Pictures stay out of this copy; please retype only the lines from the start of the records through the line with "コミュニティが策定した、レジストリ運用者向けセキュ".

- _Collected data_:
= Beginning of Section =

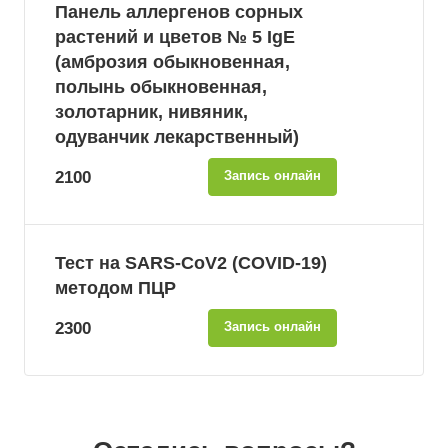
Панель аллергенов сорных
растений и цветов № 5 IgE
(амброзия обыкновенная,
полынь обыкновенная,
золотарник, нивяник,
одуванчик лекарственный)
2100
Запись онлайн
Тест на SARS-CoV2 (COVID-19)
методом ПЦР
2300
Запись онлайн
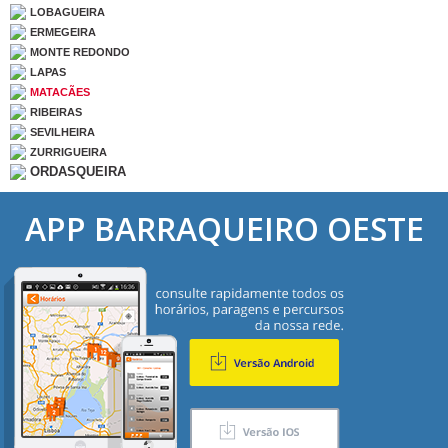
LOBAGUEIRA
ERMEGEIRA
MONTE REDONDO
LAPAS
MATACÃES
RIBEIRAS
SEVILHEIRA
ZURRIGUEIRA
ORDASQUEIRA
APP BARRAQUEIRO OESTE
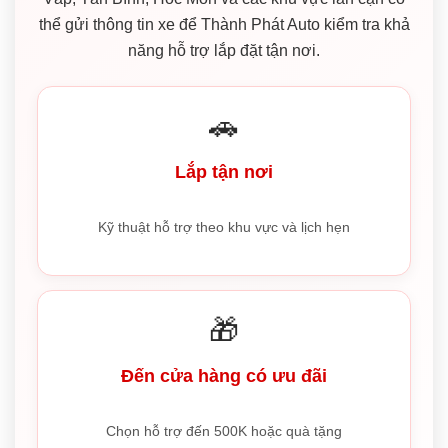
thể gửi thông tin xe để Thành Phát Auto kiểm tra khả
năng hỗ trợ lắp đặt tận nơi.
🚗
Lắp tận nơi
Kỹ thuật hỗ trợ theo khu vực và lịch hẹn
🎁
Đến cửa hàng có ưu đãi
Chọn hỗ trợ đến 500K hoặc quà tặng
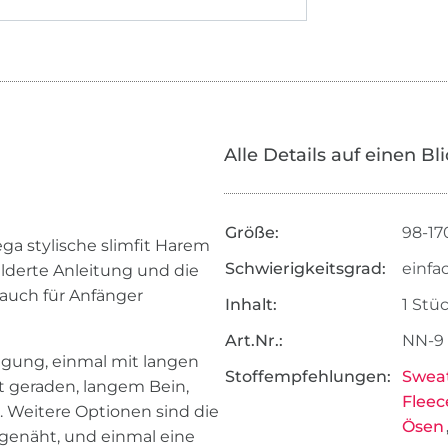
Alle Details auf einen Bl
Größe:
98-17
ga stylische slimfit Harem
Schwierigkeitsgrad:
einfa
ilderte Anleitung und die
 auch für Anfänger
Inhalt:
1 Stü
Art.Nr.:
NN-9
fügung, einmal mit langen
Stoffempfehlungen:
Sweat
geraden, langem Bein,
Fleec
 Weitere Optionen sind die
Ösen
ngenäht, und einmal eine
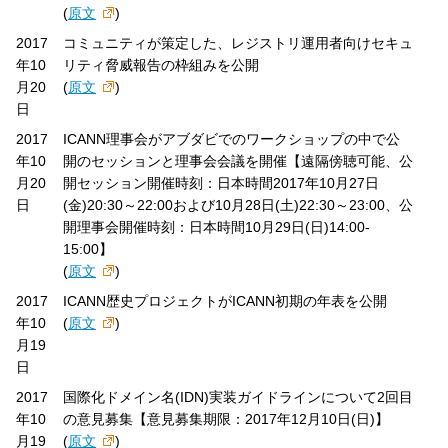
(
原文
)
2017
コミュニティが策定した、レジストリ運用者向けセキュ
年10
リティ脅威報告の枠組みを公開
月20
(
原文
)
日
2017
ICANN理事会がアブダビでのワークショップの中で公
年10
開のセッションと理事会会議を開催【遠隔傍聴可能、公
月20
開セッション開催時刻：日本時間2017年10月27日
日
(金)20:30～22:00および10月28日(土)22:30～23:00、公
開理事会開催時刻：日本時間10月29日(日)14:00-
15:00】
(
原文
)
2017
ICANN歴史プロジェクトがICANN初期の年表を公開
年10
(
原文
)
月19
日
2017
国際化ドメイン名(IDN)実装ガイドラインについて2回目
年10
の意見募集【意見募集期限：2017年12月10日(日)】
月19
(
原文
)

= End of Section =

- _Final answer_:
Панель аллергенов сорных
растений и цветов № 5 IgE
(амброзия обыкновенная,
полынь обыкновенная,
золотарник, нивяник,
одуванчик лекарственный)
2100
Запись онлайн
Тест на SARS-CoV2 (COVID-19)
методом ПЦР
2300
Запись онлайн
LOBAGUEIRA
ERMEGEIRA
MONTE REDONDO
LAPAS
MATACÃES
RIBEIRAS
SEVILHEIRA
ZURRIGUEIRA
ORDASQUEIRA
APP BARRAQUEIRO OESTE
thể gửi thông tin xe để Thành Phát Auto kiểm tra khả
năng hỗ trợ lắp đặt tận nơi.
🚗
Lắp tận nơi
Kỹ thuật hỗ trợ theo khu vực và lịch hẹn
🎁
Đến cửa hàng có ưu đãi
Chọn hỗ trợ đến 500K hoặc quà tặng
Alle Details auf einen Bl
Größe:
98-17
ga stylische slimfit Harem
Schwierigkeitsgrad:
einfa
ilderte Anleitung und die
 auch für Anfänger
Inhalt:
1 Stü
Art.Nr.:
NN-9
fügung, einmal mit langen
Stoffempfehlungen:
Sweat
geraden, langem Bein,
Fleec
 Weitere Optionen sind die
Ösen
ngenäht, und einmal eine
(
原文
)
2017
コミュニティが策定した、レジストリ運用者向けセキュ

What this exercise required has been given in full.